NICHOLS, S.C. – He’s a big-block modified star with the Super DIRTcar Series, a NASCAR Camping World Truck Series regular, and now, a late model pilot with the Drydene Xtreme DIRTcar Series.
Stewart Friesen, of Niagara-on-the-Lake, Ontario, is set to make his series debut in this weekend’s South Carolina doubleheader on Saturday, Feb. 20, at Lake View Motor Speedway and Sunday, Feb. 21, at Cherokee Speedway for the Frostbite 40.
He’s had a packed schedule over the past month – big-block racing in the 50th DIRTcar Nationals at Volusia Speedway Park and his NASCAR commitments at Daytona Int’l Speedway – but he’s motivated to better himself in Halmar Friesen Racing’s newest motorsports venture, the dirt late model.
“The Xtreme [DIRTcar] Series is something I was watching,” Friesen said. “It’s after the big-block and Truck stuff is done for the year. We watched [Brandon] Overton win at Cherokee and then [Chris] Madden win [at Volunteer].
“It’s unique. It’s like, we could almost race every weekend, 12 months out of the year with the late model.”

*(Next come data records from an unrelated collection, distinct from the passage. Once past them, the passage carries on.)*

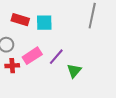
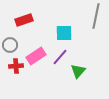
red rectangle: (20, 20) -> (24, 20), turned -36
cyan square: (44, 23) -> (64, 33), moved

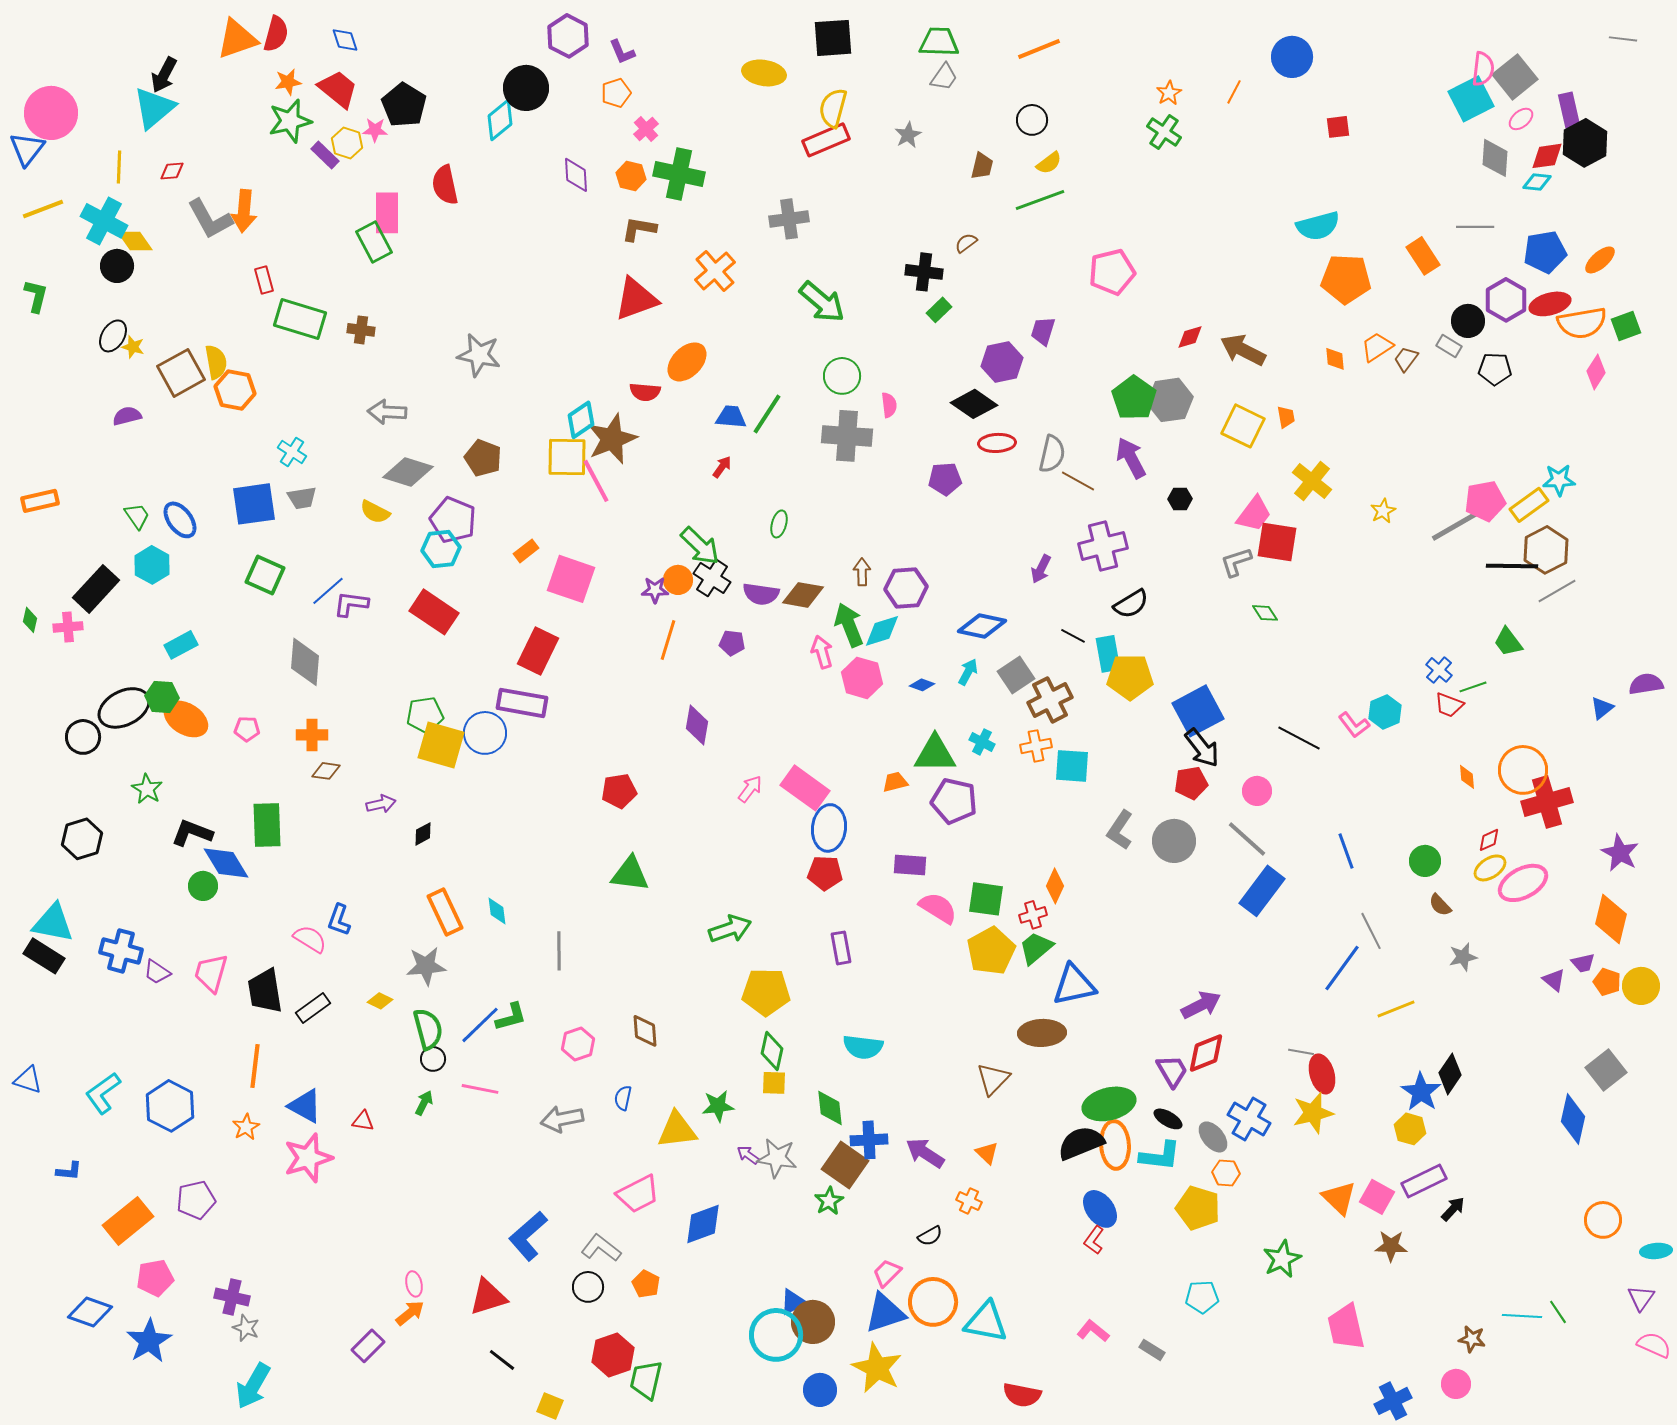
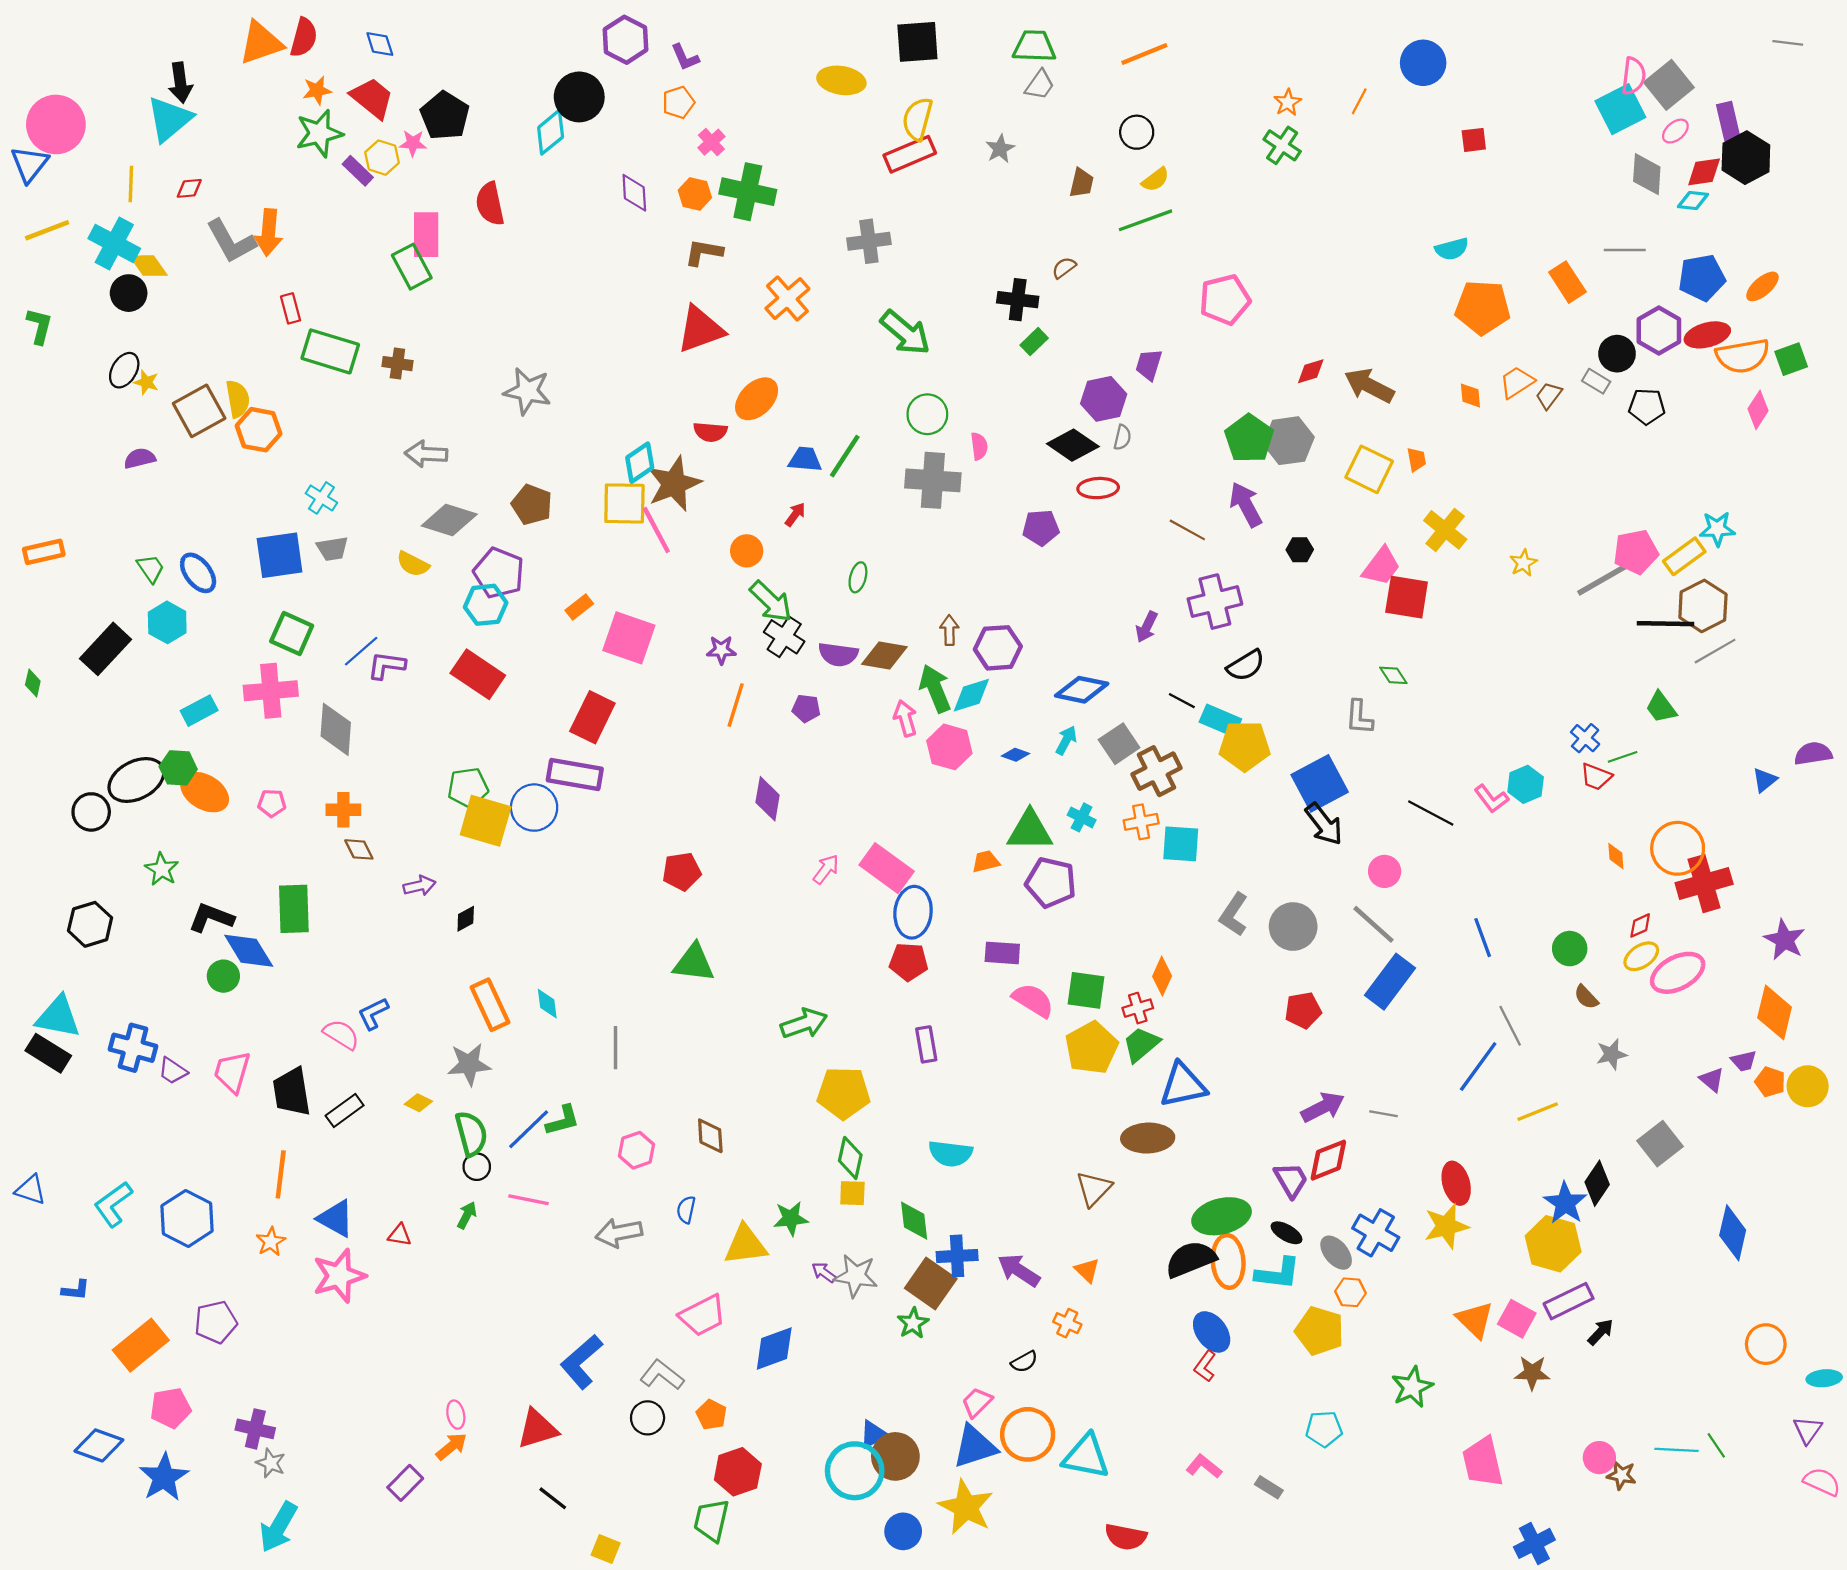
black arrow: (164, 75) -> (180, 83), turned -36
cyan semicircle: (1318, 226) -> (1452, 249), size x0.7
gray semicircle: (1052, 454) -> (1122, 437), moved, size x0.6
gray L-shape: (1236, 562) -> (1359, 717), moved, turned -68
orange circle: (678, 580) -> (747, 551), moved
pink cross: (68, 627) -> (271, 691), moved, size x1.6
cyan rectangle: (1108, 654) -> (1220, 721), turned -57
brown diamond: (326, 771) -> (359, 849), turned 56
red pentagon: (1191, 783) -> (1303, 1010), moved
blue L-shape: (339, 920) -> (373, 1014), turned 44
gray line: (1301, 1052) -> (1383, 1114), moved
gray square: (1606, 1070) -> (1660, 1144), moved
yellow hexagon: (1410, 1129) -> (1553, 1244), size x1.6
red hexagon: (613, 1355) -> (738, 1472), moved
pink circle: (1456, 1384) -> (1599, 1458), moved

Like the Canadian, several of the drivers competing this weekend have yet to make a lap around Lake View Motor Speedway. However, the majority of them are familiar with the three-eighths-mile Cherokee Speedway. Even Friesen.
He and his new Cornett-powered Halmar International Longhorn Chassis first got to know each other in their initial testing session at Cherokee last month. He also picked up a big-block modified victory at Cherokee last May with the Short Track Super Series.
Following his test at Cherokee last month, he then made the trip further south to race at All-Tech Raceway and in East Bay Raceway Park’s Winternationals, marking his first competitive nights in the car.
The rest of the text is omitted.